Pete Stark, D-Calif., quickly fired back at the former state prosecutor.

"I'd like to remind my colleague from Missouri that at least in California we require law students to read well enough to understand that the bills they wave in the air are different from the bill that we're considering today," Stark said.

Dingell made an effort to refute Republican objections to the bill as debate closed.

Citing a Congressional Budget Office report indicating that the bill would not reduce drug prices, Dingell said, "the reason is, because they know full well that this secretary probably won't negotiate on their behalf."

Dingell then promised that Democrats would hold the administration accountable if it did not lower prices. "We will give [the secretary] and the others in the administration the oversight they have lacked for six years."

Several Democrats cited the low prices obtained by the Department of Veterans Affairs (VA) as evidence that the government could indeed win lower prices than private plans negotiating on their own.

Most, however, have backed away from replicating the VA system for Medicare beneficiaries because of worries about angering voters by restricting drug access.
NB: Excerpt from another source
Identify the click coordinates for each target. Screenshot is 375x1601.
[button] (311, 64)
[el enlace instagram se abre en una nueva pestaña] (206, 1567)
The VA is empowered to walk away from drug price negotiations in cases where they think the price of a drug is too high, which sometimes results in leaving beneficiaries with generic or older brand drugs.

Republicans took their only shot at changing the bill with a motion to recommit that would have forbidden drug access restrictions, especially for cancer, AIDS, mental health, and neurological drugs. It also would have forbidden the negotiations to cause any increase in drug prices, for the Medicare plans or for the system run by the VA.

The motion failed, 196–229.

Mike Teitelbaum contributed to this story.